The dance.
Hm.
Well my mom spent too much money on something she and I were hoping would make me happy.
I don't find some things fun or entertaining at all.
Sometimes life is full of so much rejection and fighting that I have to just get lost to prevent myself from doing worse--falling.
I struggle.
Things just dont make me happy. And then other things make me insanely happy that make no one else happy.
And I wish that I could be understood. This sounds fruity. Oh well. And I wish that we didn't both flip over at the same time. And I wish I knew more. And I wish I understood more. And I wish my abusive mind logic wasn't right.
And I dream. But reality is something that has constantly been winning. I struggle.
At least Ross believes in me. And that can actually get me through stuff sometimes.
oh and P.S. I fail with boys. That's always such a bonus when reflecting on life.
I worked so hard to try to make it good. However, standing there in that strapless basically wedding dress with my hair and make up beatutifully done, I didn't think it was. It wasn't me. I felt so incredibly dumb. My eyeliner screamed no. Everything just screamed no.
Reading all of those books and watching all of those movies---prom. Never really a word I enjoyed. Proven very right.
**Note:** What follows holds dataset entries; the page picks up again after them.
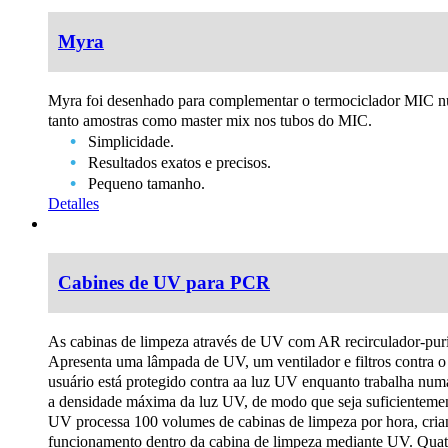
Myra
Myra foi desenhado para complementar o termociclador MIC n
tanto amostras como master mix nos tubos do MIC.
Simplicidade.
Resultados exatos e precisos.
Pequeno tamanho.
Detalles
Cabines de UV para PCR
As cabinas de limpeza através de UV com AR recirculador-puri
Apresenta uma lâmpada de UV, um ventilador e filtros contra o
usuário está protegido contra aa luz UV enquanto trabalha nu
a densidade máxima da luz UV, de modo que seja suficienteme
UV processa 100 volumes de cabinas de limpeza por hora, cria
funcionamento dentro da cabina de limpeza mediante UV. Quat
Last night I just couldn't. I sat on my bed staring at the wall for what seemed like hours. My mom came in. I found myself uttering one word at a time, really hard to talk. The books inside of me were unable to come out, as they always are. I just said "I need help." My mom thought I was talking about homework. She didn't realize it was a little bit more than that.
I just can't even describe it anymore. Nothing ever really comes out. Short little bursts maybe understood. I have an inability to let it come out. So much is internal.
2 comments:
:(
you looked beautiful, and the good times in life aren't necessarily the ones that are "good." this makes you you, which is also truly beautiful :)
I don't know if you'll believe me if I say this, but I will anyway.
You are more talented than anyone has an honest right to be. You are so incredibly beautiful. And you are 110% hilarious, not to mention smart and down-to-earth. I think you'd be surprised at how many people would kill to be you.
Don't let your thoughts twist themselves into a burden...let them breathe and thrive like you were made to.